### [Task]
Below are entries. Pull out all lines containing "Screenshot".

### [Input records]
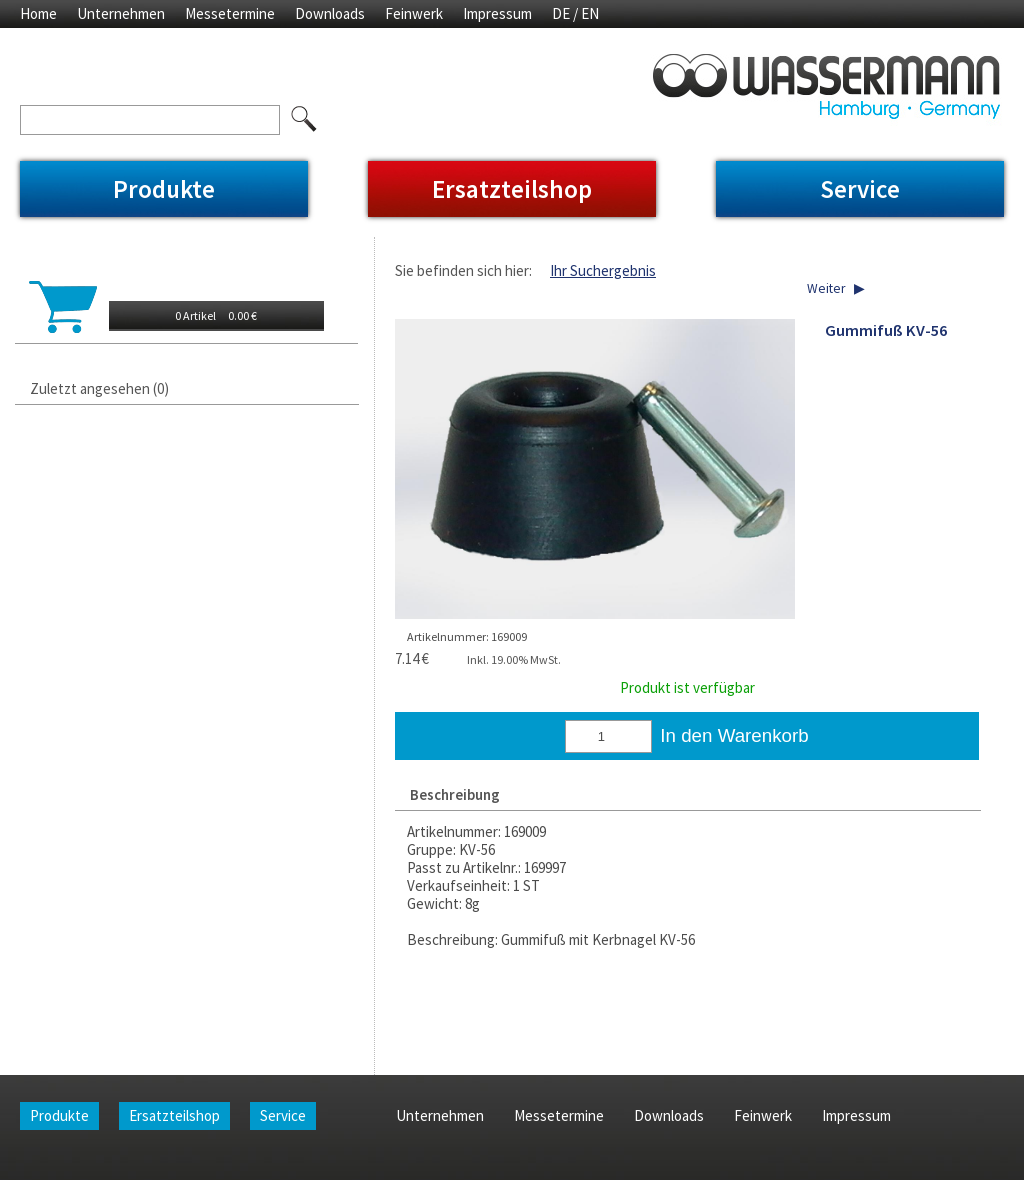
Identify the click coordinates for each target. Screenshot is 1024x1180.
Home (38, 13)
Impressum (497, 13)
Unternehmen (121, 13)
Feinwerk (414, 13)
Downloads (330, 13)
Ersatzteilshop (512, 189)
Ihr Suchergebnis (603, 270)
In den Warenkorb (734, 735)
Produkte (164, 189)
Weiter (826, 288)
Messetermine (230, 13)
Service (860, 189)
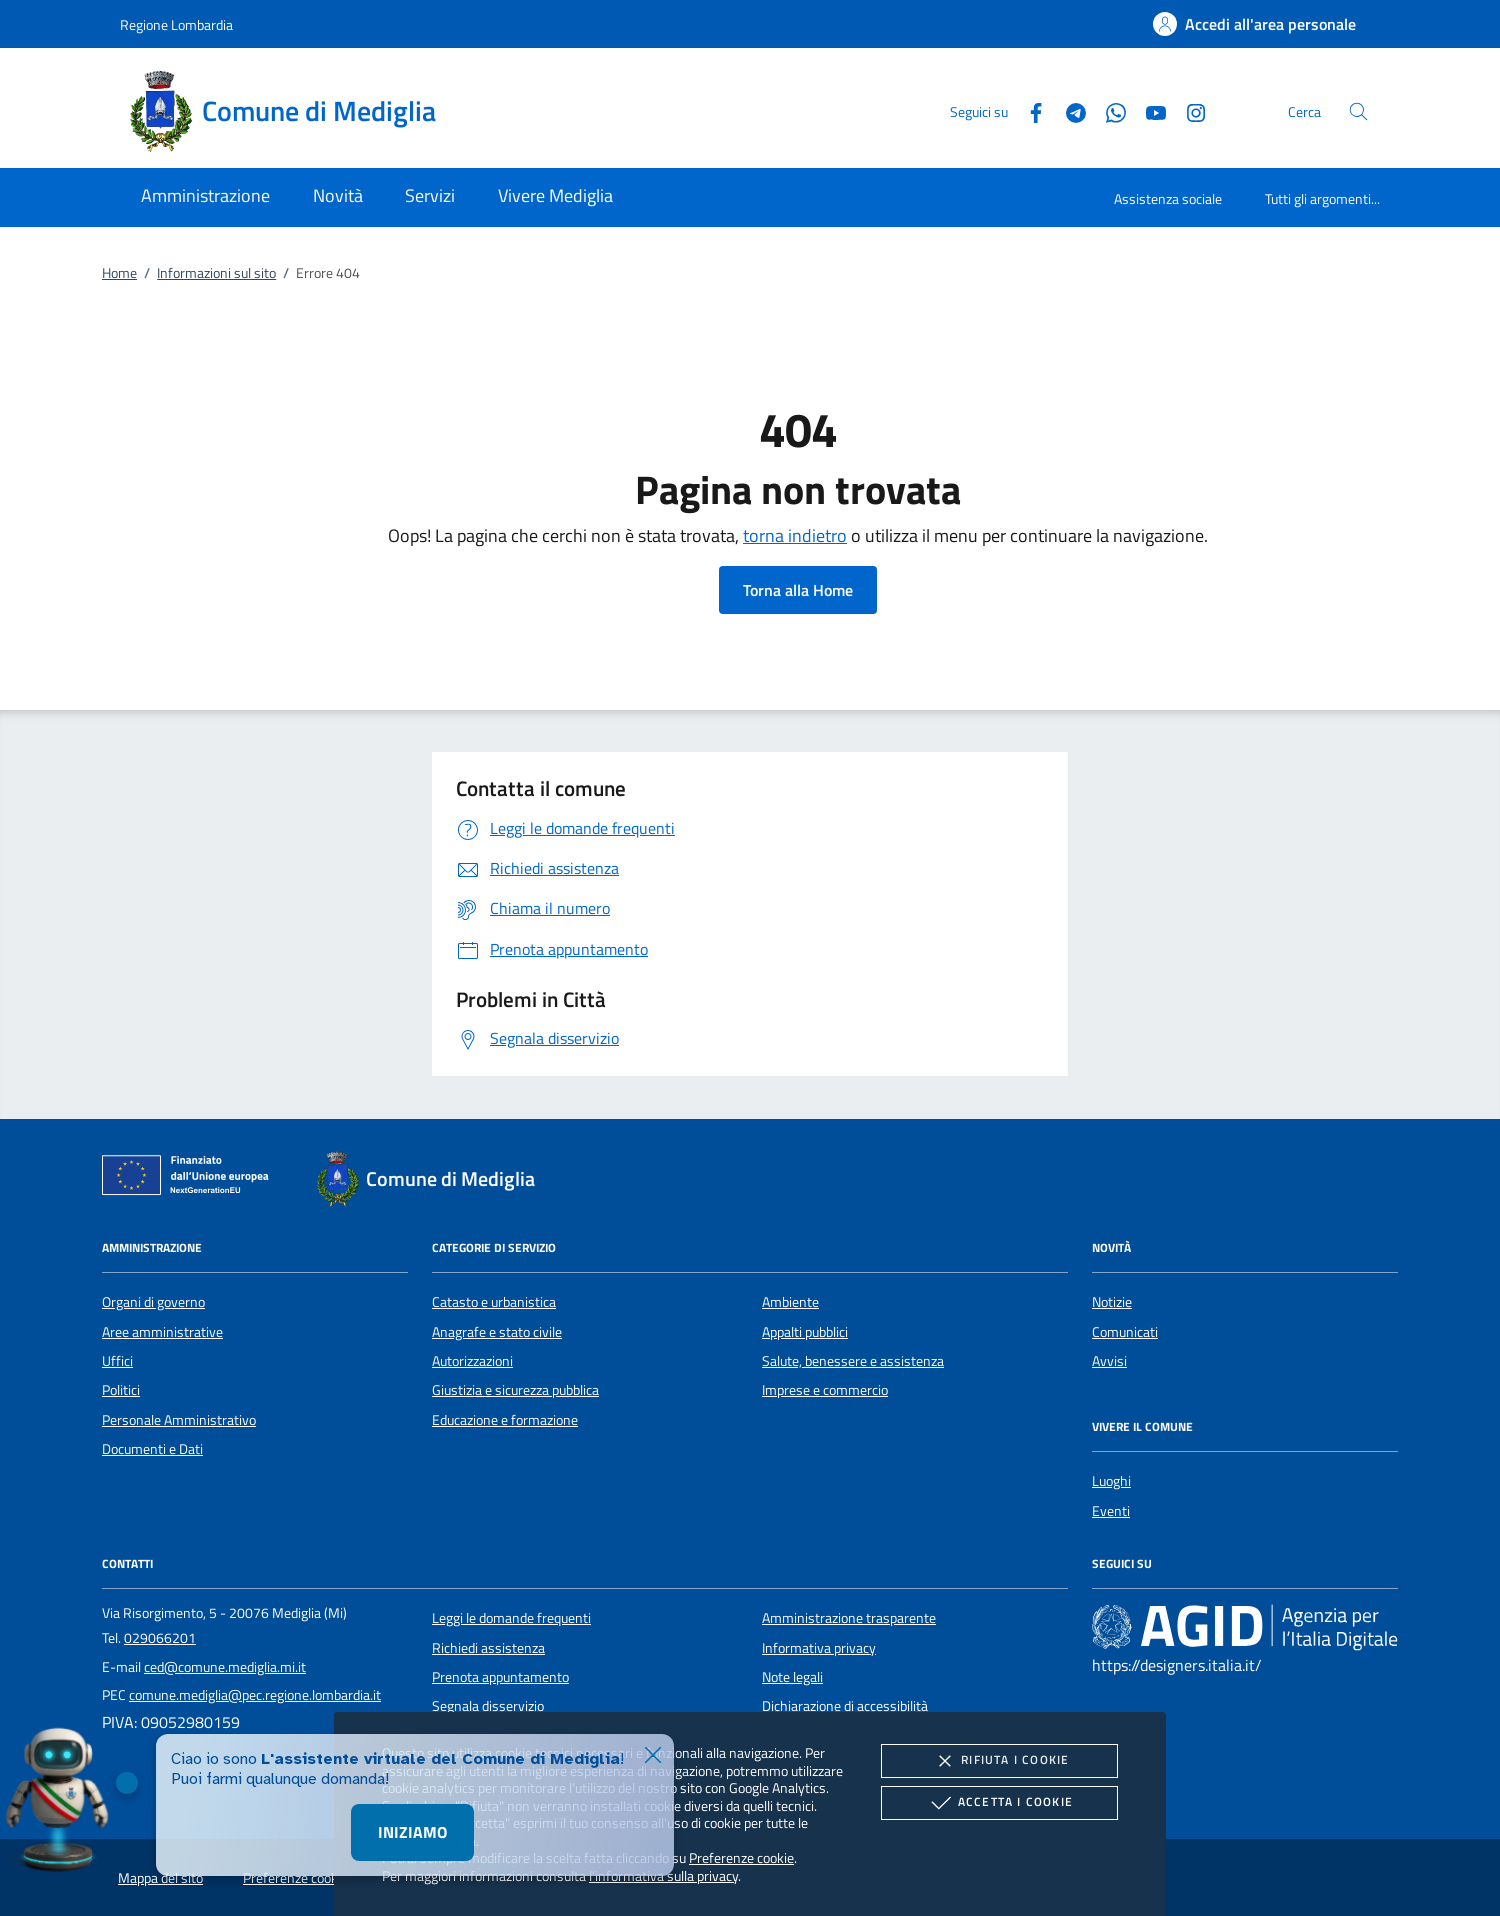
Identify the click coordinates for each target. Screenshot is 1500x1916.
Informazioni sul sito (216, 273)
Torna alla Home (798, 590)
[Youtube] (1148, 110)
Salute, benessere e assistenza (853, 1361)
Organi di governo (153, 1302)
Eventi (1111, 1511)
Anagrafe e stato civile (497, 1332)
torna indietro (795, 535)
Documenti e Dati (152, 1449)
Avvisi (1109, 1361)
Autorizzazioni (472, 1361)
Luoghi (1111, 1481)
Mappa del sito (160, 1878)
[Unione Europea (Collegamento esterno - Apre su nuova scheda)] (191, 1179)
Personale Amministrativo (179, 1420)
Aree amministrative (162, 1332)
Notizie (1112, 1302)
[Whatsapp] (1108, 110)
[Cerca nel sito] (1358, 111)
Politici (121, 1390)
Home (119, 273)
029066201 (160, 1638)
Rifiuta (999, 1761)
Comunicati (1125, 1332)
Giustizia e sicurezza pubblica (515, 1390)
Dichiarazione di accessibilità (845, 1706)
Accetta (999, 1803)
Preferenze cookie (741, 1857)
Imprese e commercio (825, 1390)
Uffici (117, 1361)
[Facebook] (1028, 110)
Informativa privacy (819, 1648)
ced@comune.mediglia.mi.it (225, 1667)
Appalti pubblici (805, 1332)
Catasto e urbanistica (494, 1302)
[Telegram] (1068, 110)
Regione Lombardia (176, 24)
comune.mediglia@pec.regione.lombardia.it (255, 1695)
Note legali (792, 1677)
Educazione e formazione (505, 1420)
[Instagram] (1188, 110)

### [Response box]
Identify the click coordinates for each target. Screenshot is 1024x1180.
Identify the click coordinates for each target. Screenshot is 1500x1916.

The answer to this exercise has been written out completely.